**Problem**
Only the text belongs in the copy: repeat each record exactly, without pictures.

(Records for processing Opens)

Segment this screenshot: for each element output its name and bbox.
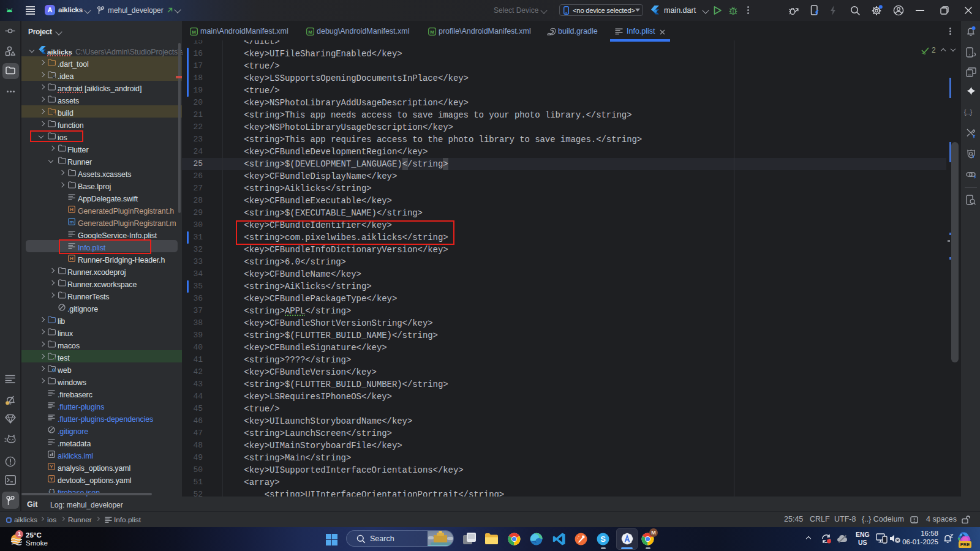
svg-text:H: H bbox=[70, 207, 74, 212]
svg-text:*: * bbox=[53, 75, 55, 78]
svg-text:Y: Y bbox=[50, 476, 53, 482]
svg-text:S: S bbox=[600, 534, 606, 544]
svg-text:*: * bbox=[53, 111, 55, 115]
svg-text:M: M bbox=[192, 29, 196, 35]
svg-text:m: m bbox=[69, 219, 74, 225]
svg-text:M: M bbox=[430, 29, 434, 35]
svg-text:Y: Y bbox=[50, 464, 53, 470]
svg-text:M: M bbox=[308, 29, 312, 35]
svg-text:H: H bbox=[70, 256, 74, 261]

(Records for processing Closes)

**Result for this exercise**
Segment this screenshot: for each element output its name and bbox.
svg-text:H: H bbox=[70, 207, 74, 212]
svg-text:*: * bbox=[53, 75, 55, 78]
svg-text:Y: Y bbox=[50, 476, 53, 482]
svg-text:S: S bbox=[600, 534, 606, 544]
svg-text:*: * bbox=[53, 111, 55, 115]
svg-text:M: M bbox=[192, 29, 196, 35]
svg-text:m: m bbox=[69, 219, 74, 225]
svg-text:M: M bbox=[430, 29, 434, 35]
svg-text:Y: Y bbox=[50, 464, 53, 470]
svg-text:M: M bbox=[308, 29, 312, 35]
svg-text:H: H bbox=[70, 256, 74, 261]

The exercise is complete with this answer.